-- BRIEF --
What you return must match the listing exactly, with every image removed.

-- DATA FOR THIS EXERCISE --
┄┄┄┄┄┄┄┄┄┄┄┄┄┄┄┄┄┄┄┄

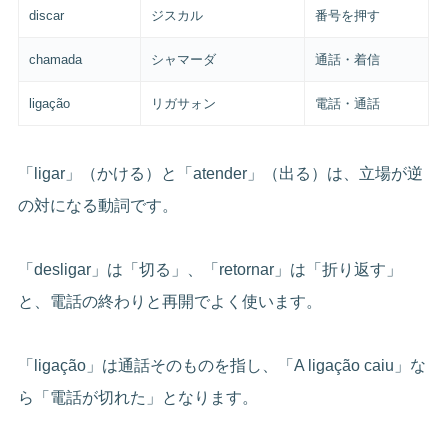
discar
ジスカル
番号を押す
chamada
シャマーダ
通話・着信
ligação
リガサォン
電話・通話
「ligar」（かける）と「atender」（出る）は、立場が逆
の対になる動詞です。
「desligar」は「切る」、「retornar」は「折り返す」
と、電話の終わりと再開でよく使います。
「ligação」は通話そのものを指し、「A ligação caiu」な
ら「電話が切れた」となります。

┄┄┄┄┄┄┄┄┄┄┄┄┄┄┄┄┄┄┄┄

-- YOUR SOLUTION --
discar
ジスカル
番号を押す
chamada
シャマーダ
通話・着信
ligação
リガサォン
電話・通話
「ligar」（かける）と「atender」（出る）は、立場が逆
の対になる動詞です。
「desligar」は「切る」、「retornar」は「折り返す」
と、電話の終わりと再開でよく使います。
「ligação」は通話そのものを指し、「A ligação caiu」な
ら「電話が切れた」となります。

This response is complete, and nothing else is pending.